If they want to seriously compete with Steam, then definitely yes. Exclusives are the only real way to compete in the gaming market, they have been proven to work time and again since the old Nintendo/SEGA days. Gamers are a market that primarily exists for gouging, which is a sad reality, but it IS a reality that cannot be avoided.
If they are happy with their current position in the market, then they should do more legacy titles and kill the overhead as much as possible, because there will be a ceiling to their growth.
Yeah, there's one major major difference between a console exclusive and a PC exclusive. Console exclusives are bought, developed and paid for by the company and are used to push consoles. These are typically first party releases and exclusively funded by gaming companies themselves. For example, Death Stranding is a PS4 exclusive because Sony gave Kojima a pallet of cash and said 'Go wild'. Its meant to push the system. Same with Bloodborne.
The difference is Epic is basically using shady, underhanded, anti-consumer practices to create a false sense of competition to a demonstrably inferior product. Epic's store is a fucking joke and has so many security holes and flaws in it. It runs malware and whoever the fuck knows what else from a foreign country. It has no features. Reviews will be opt in. Its 'developer' (IE: Publisher) friendly. You REALLY think Ubisoft putting all its games on Epic and UPlay will go to better games? You're a fucking idiot if you think so.
More content is more content, I don't see why this is a major problem.
The animation market has been thriving due to the influx of Netflix money, projects that wouldn't have been green lit are being green lit now. New people are seeing (and accepting) Anime as a respectable medium.
I just wanna ask, what was Crunchyroll's motive to provide better service when they had all the animus? None. They just had to keep the servers up.
Again, you're using a false comparison. Netflix bought, paid for and are directly developing these projects. It makes literal 0 sense for them to sell them elsewhere. They wouldn't have existed. These games existed, were funded and used Steam and GoG as advertising to build hype and then all of a sudden just go right to Epic. Epic had 0 investment in building these products. Netflix is involved at every level of production from these titles. It'd be like if Netflix spent all this money getting its subscribers hyped for a show and then when someone offered them a few million, they fucked their subscribers over and sold the show over to another, even worse service with less choices and more restrictions.
And you are seriously, seriously fucking delusional if you think this extra revenue is going anywhere bu the CEO's pockets.

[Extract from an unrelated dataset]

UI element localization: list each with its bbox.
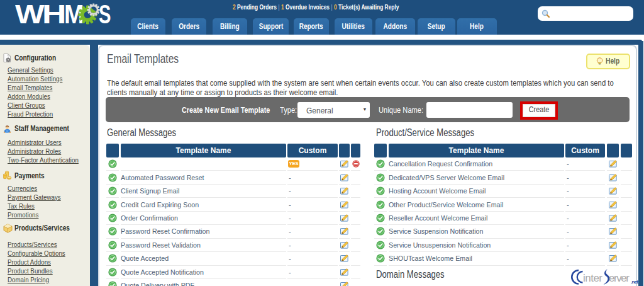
svg-text:inter: inter <box>583 272 602 284</box>
svg-text:erver: erver <box>609 272 630 284</box>
svg-text:.net: .net <box>631 279 638 285</box>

Anyone who thinks that Epic paying for exclusives is going to make better games is a fucking moron that hasn't been paying to the gaming industry in the last ten years. All of this money is going to go right to CEOs, shareholders and the like to increase dividends and stock value while keeping game development as cheap as possible.
I guarantee that promised 'Pheonix Point' exclusive DLC will be some cosmetic garbage and re-used assets for new 'missions', while the majority of the money is pocketed by the executives. Epic's entire strategy is to force people to use their store and hope that the free games make people buy other games. Its pushing as much money at the 'problem' as possible. Doing this means there is 0 incentive to make a better platform because you are effectively holding consumers hostage if you want to play certain titles.